9.  I put the lining bag inside the outer bag, wrong sides together, then pinned around the top, making sure that the lining is just slightly below the outer edge of the bag.

10.  To make the handle, I cut four strips of the solid-colored fabric, each 2″ x 34″.  Then I cut two strips of batting, the same size.  I created a sandwich of batting, then solid strip (right side up) and then a second solid strip (right side down).  I sewed on the two long sides and turned the piece, so that the two right sides were facing outward, with the batting sandwiched in between.  I repeated this process for the second handle piece.

handle 1

11.  I inserted one end of a handle piece approx. 1″ into the space between the lining and the outer bag, 4″ from the side seam, and then did the same with the other end of the handle piece.  I did the same thing with the other handle piece on the other side of the bag, and pinned the handles where they were inserted in between the outer bag and lining.  Finally, I quilted two lines down the handle, to secure the batting and as decoration.

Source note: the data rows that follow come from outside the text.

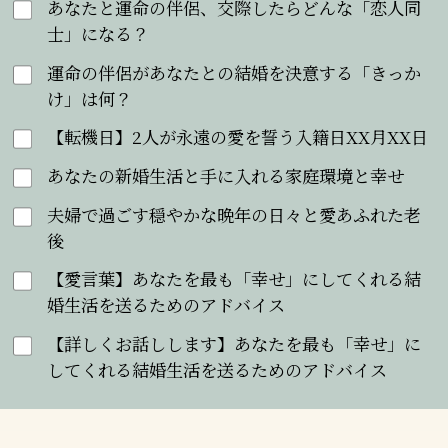
あなたと運命の伴侶、交際したらどんな「恋人同
士」になる？
運命の伴侶があなたとの結婚を決意する「きっか
け」は何？
【転機日】2人が永遠の愛を誓う入籍日XX月XX日
あなたの新婚生活と手に入れる家庭環境と幸せ
夫婦で過ごす穏やかな晩年の日々と愛あふれた老
後
【愛言葉】あなたを最も「幸せ」にしてくれる結
婚生活を送るためのアドバイス
【詳しくお話しします】あなたを最も「幸せ」に
してくれる結婚生活を送るためのアドバイス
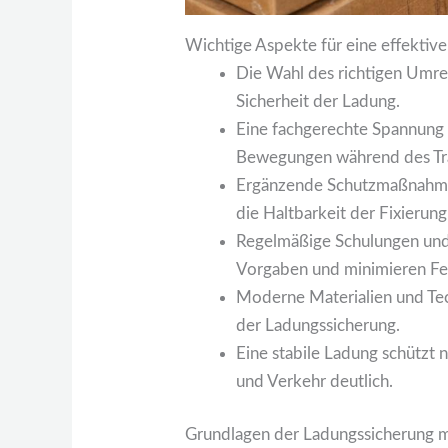
Wichtige Aspekte für eine effektiv
Die Wahl des richtigen Umrei
Sicherheit der Ladung.
Eine fachgerechte Spannung 
Bewegungen während des Tra
Ergänzende Schutzmaßnahme
die Haltbarkeit der Fixierung
Regelmäßige Schulungen und 
Vorgaben und minimieren Fe
Moderne Materialien und Tec
der Ladungssicherung.
Eine stabile Ladung schützt n
und Verkehr deutlich.
Grundlagen der Ladungssicherung 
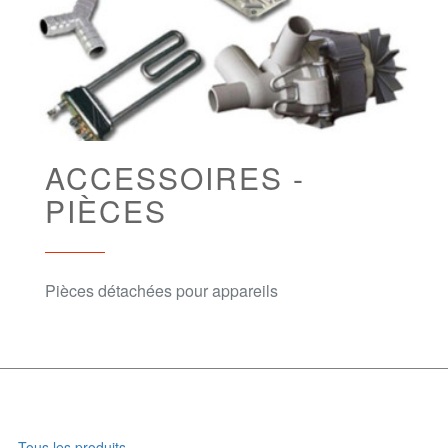
ACCESSOIRES -
PIÈCES
Pièces détachées pour appareils
Tous les produits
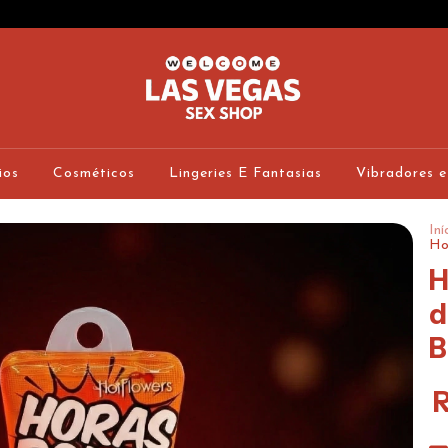
ios
Cosméticos
Lingeries E Fantasias
Vibradores e
Iní
Ho
H
d
B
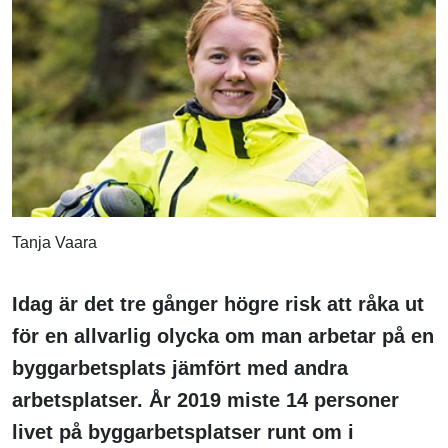
Tanja Vaara
Idag är det tre gånger högre risk att råka ut
för en allvarlig olycka om man arbetar på en
byggarbetsplats jämfört med andra
arbetsplatser. År 2019 miste 14 personer
livet på byggarbetsplatser runt om i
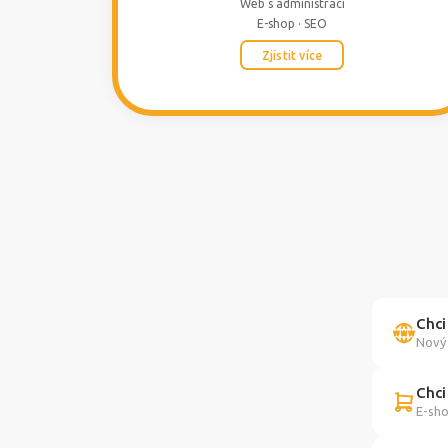
Web s administrací
E-shop · SEO
Zjistit více
Chci
Nový 
Chci
E-sho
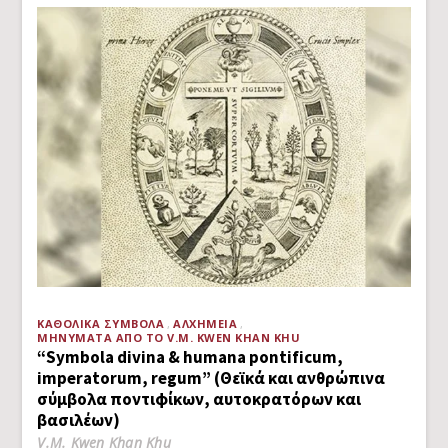
ΚΑΘΟΛΙΚΆ ΣΎΜΒΟΛΑ
ΑΛΧΗΜΕΊΑ
ΜΗΝΎΜΑΤΑ ΑΠΌ ΤΟ V.M. KWEN KHAN KHU
“Symbola divina & humana pontificum,
imperatorum, regum” (Θεϊκά και ανθρώπινα
σύμβολα ποντιφίκων, αυτοκρατόρων και
βασιλέων)
V.M. Kwen Khan Khu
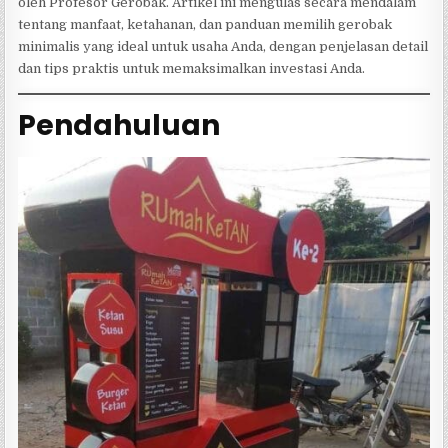
oleh Profesor Gerobak. Artikel ini mengulas secara mendalam
tentang manfaat, ketahanan, dan panduan memilih gerobak
minimalis yang ideal untuk usaha Anda, dengan penjelasan detail
dan tips praktis untuk memaksimalkan investasi Anda.
Pendahuluan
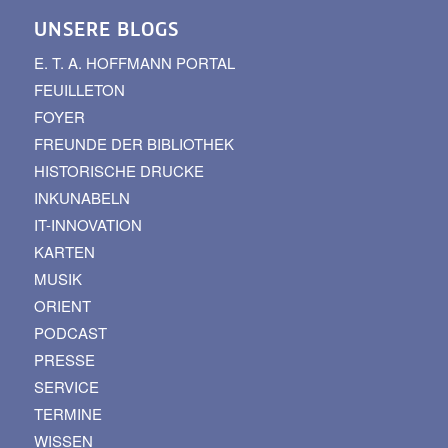
UNSERE BLOGS
E. T. A. HOFFMANN PORTAL
FEUILLETON
FOYER
FREUNDE DER BIBLIOTHEK
HISTORISCHE DRUCKE
INKUNABELN
IT-INNOVATION
KARTEN
MUSIK
ORIENT
PODCAST
PRESSE
SERVICE
TERMINE
WISSEN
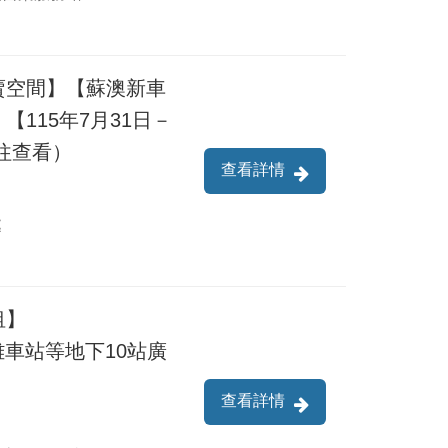
賣空間】【蘇澳新車
115年7月31日－
前往查看）
查看詳情
處
租】
7】高雄車站等地下10站廣
查看詳情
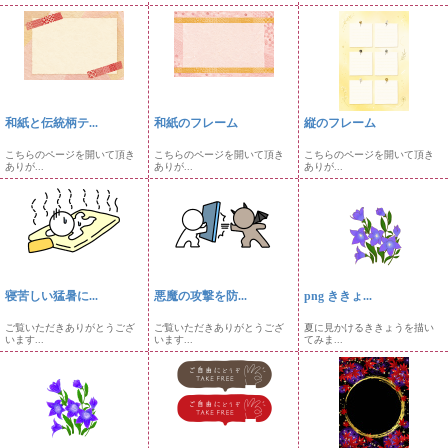
和紙と伝統柄テ...
和紙のフレーム
縦のフレーム
こちらのページを開いて頂き
こちらのページを開いて頂き
こちらのページを開いて頂き
ありが...
ありが...
ありが...
寝苦しい猛暑に...
悪魔の攻撃を防...
png ききょ...
ご覧いただきありがとうござ
ご覧いただきありがとうござ
夏に見かけるききょうを描い
います...
います...
てみま...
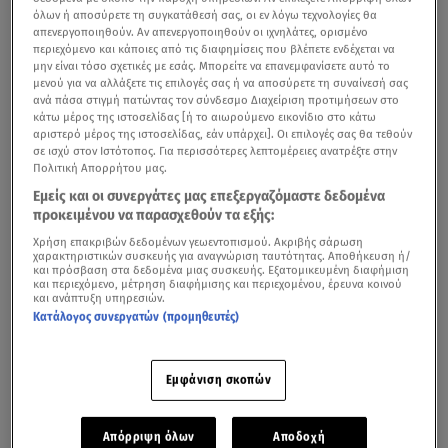
όλων ή αποσύρετε τη συγκατάθεσή σας, οι εν λόγω τεχνολογίες θα
απενεργοποιηθούν. Αν απενεργοποιηθούν οι ιχνηλάτες, ορισμένο
περιεχόμενο και κάποιες από τις διαφημίσεις που βλέπετε ενδέχεται να
μην είναι τόσο σχετικές με εσάς. Μπορείτε να επανεμφανίσετε αυτό το
μενού για να αλλάξετε τις επιλογές σας ή να αποσύρετε τη συναίνεσή σας
ανά πάσα στιγμή πατώντας τον σύνδεσμο Διαχείριση προτιμήσεων στο
κάτω μέρος της ιστοσελίδας [ή το αιωρούμενο εικονίδιο στο κάτω
αριστερό μέρος της ιστοσελίδας, εάν υπάρχει]. Οι επιλογές σας θα τεθούν
σε ισχύ στον Ιστότοπος. Για περισσότερες λεπτομέρειες ανατρέξτε στην
Πολιτική Απορρήτου μας.
Εμείς και οι συνεργάτες μας επεξεργαζόμαστε δεδομένα
προκειμένου να παρασχεθούν τα εξής:
Χρήση επακριβών δεδομένων γεωεντοπισμού. Ακριβής σάρωση
χαρακτηριστικών συσκευής για αναγνώριση ταυτότητας. Αποθήκευση ή/
και πρόσβαση στα δεδομένα μιας συσκευής. Εξατομικευμένη διαφήμιση
και περιεχόμενο, μέτρηση διαφήμισης και περιεχομένου, έρευνα κοινού
και ανάπτυξη υπηρεσιών.
Κατάλογος συνεργατών (προμηθευτές)
Εμφάνιση σκοπών
Απόρριψη όλων
Αποδοχή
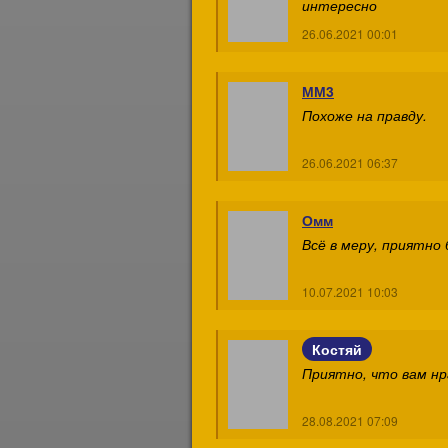
интересно
26.06.2021 00:01
ММ3
Похоже на правду.
26.06.2021 06:37
Омм
Всё в меру, приятно
10.07.2021 10:03
Костяй
Приятно, что вам нр
28.08.2021 07:09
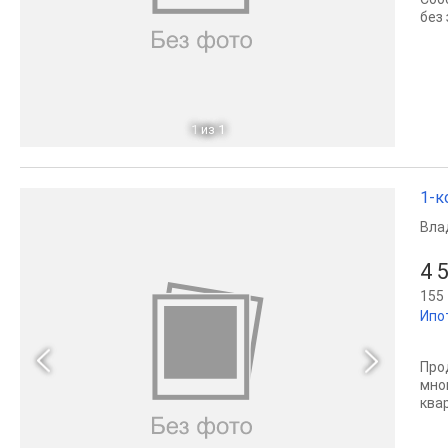
без
1
из 1
1-к
Вла
4 
155 
Ипо
Про
мно
ква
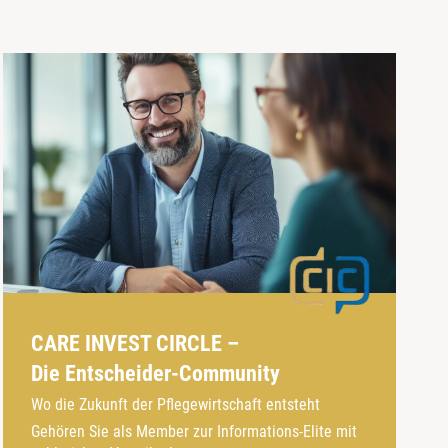
CARE INVEST CIRCLE –
Die Entscheider-Community
Wo die Zukunft der Pflegewirtschaft entsteht
Gehören Sie als Member zur Informations-Elite mit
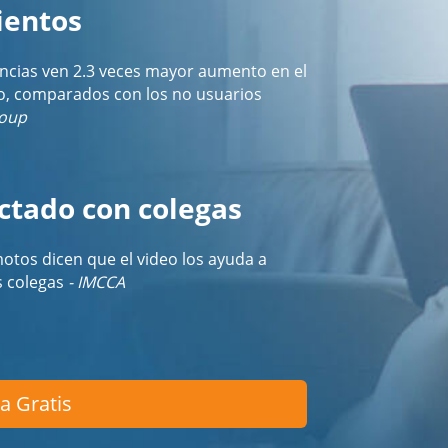
ientos
encias ven 2.3 veces mayor aumento en el
o, comparados con los no usuarios
roup
tado con colegas
otos dicen que el video los ayuda a
s colegas
- IMCCA
a Gratis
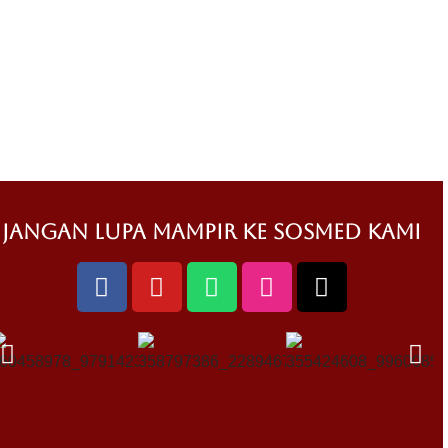
jangan lupa mampir ke sosmed kami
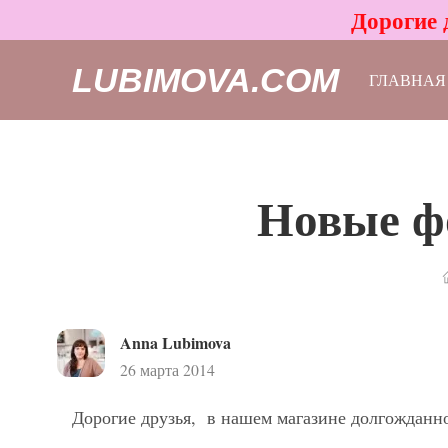
Дорогие 
LUBIMOVA.COM
ГЛАВНАЯ
Новые фо
Anna Lubimova
26 марта 2014
Дорогие друзья, в нашем магазине долгожданно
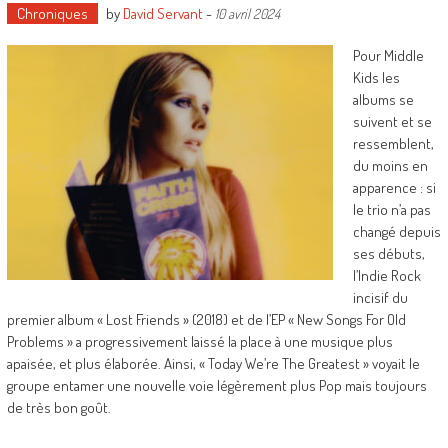
Chroniques
by
David Servant
-
10 avril 2024
Pour Middle
Kids les
albums se
suivent et se
ressemblent,
du moins en
apparence : si
le trio n’a pas
changé depuis
ses débuts,
l’Indie Rock
incisif du
premier album « Lost Friends » (2018) et de l’EP « New Songs For Old
Problems » a progressivement laissé la place à une musique plus
apaisée, et plus élaborée. Ainsi, « Today We’re The Greatest » voyait le
groupe entamer une nouvelle voie légèrement plus Pop mais toujours
de très bon goût.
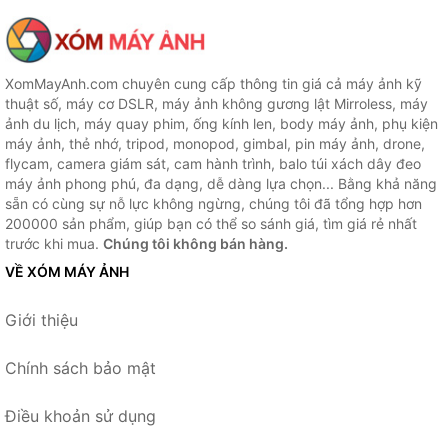
XomMayAnh.com chuyên cung cấp thông tin giá cả máy ảnh kỹ
thuật số, máy cơ DSLR, máy ảnh không gương lật Mirroless, máy
ảnh du lịch, máy quay phim, ống kính len, body máy ảnh, phụ kiện
máy ảnh, thẻ nhớ, tripod, monopod, gimbal, pin máy ảnh, drone,
flycam, camera giám sát, cam hành trình, balo túi xách dây đeo
máy ảnh phong phú, đa dạng, dễ dàng lựa chọn... Bằng khả năng
sẵn có cùng sự nỗ lực không ngừng, chúng tôi đã tổng hợp hơn
200000 sản phẩm, giúp bạn có thể so sánh giá, tìm giá rẻ nhất
trước khi mua.
Chúng tôi không bán hàng.
VỀ XÓM MÁY ẢNH
Giới thiệu
Chính sách bảo mật
Điều khoản sử dụng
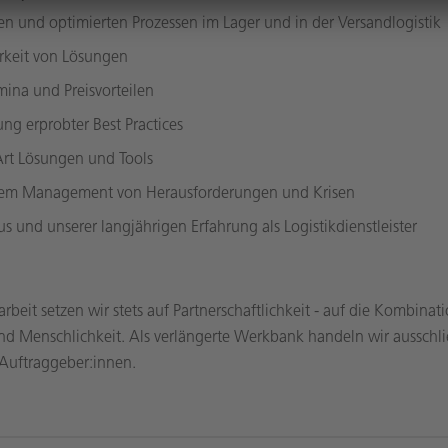
len und optimierten Prozessen im Lager und in der Versandlogistik
arkeit von Lösungen
ina und Preisvorteilen
g erprobter Best Practices
 Art Lösungen und Tools
llem Management von Herausforderungen und Krisen
 und unserer langjährigen Erfahrung als Logistikdienstleister
beit setzen wir stets auf Partnerschaftlichkeit - auf die Kombinat
und Menschlichkeit. Als verlängerte Werkbank handeln wir ausschli
 Auftraggeber:innen.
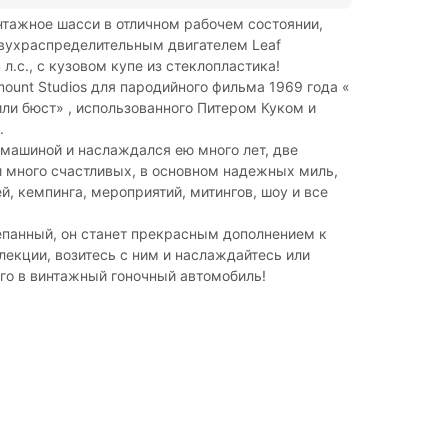
тажное шасси в отличном рабочем состоянии,
вухраспределительным двигателем Leaf
л.с., с кузовом купе из стеклопластика!
ount Studios для пародийного фильма 1969 года «
ли бюст» , использованного Питером Куком и
.
 машиной и наслаждался ею много лет, две
 много счастливых, в основном надежных миль,
ей, кемпинга, мероприятий, митингов, шоу и все
епанный, он станет прекрасным дополнением к
лекции, возитесь с ним и наслаждайтесь или
го в винтажный гоночный автомобиль!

12.  I marked the sides of the bag 4″ from each seam, on both sides – then I inserted the handles, with the outer edges of the handles at the 4″ mark, and the short ends of the handles at least 1″ in between the outer bag and the lining.  I pinned these in place.

12.  I sewed around the edge of the bag, as close to the top edge as possible while still catching the outer bag and lining (you might want to sew from the inside, with the lining side face up, to make sure you catch the lining).  Then I sewed a second time around the edge, this time 1/4″ down.

The finished bag is approx. 20″ tall x 18″ wide.  Done!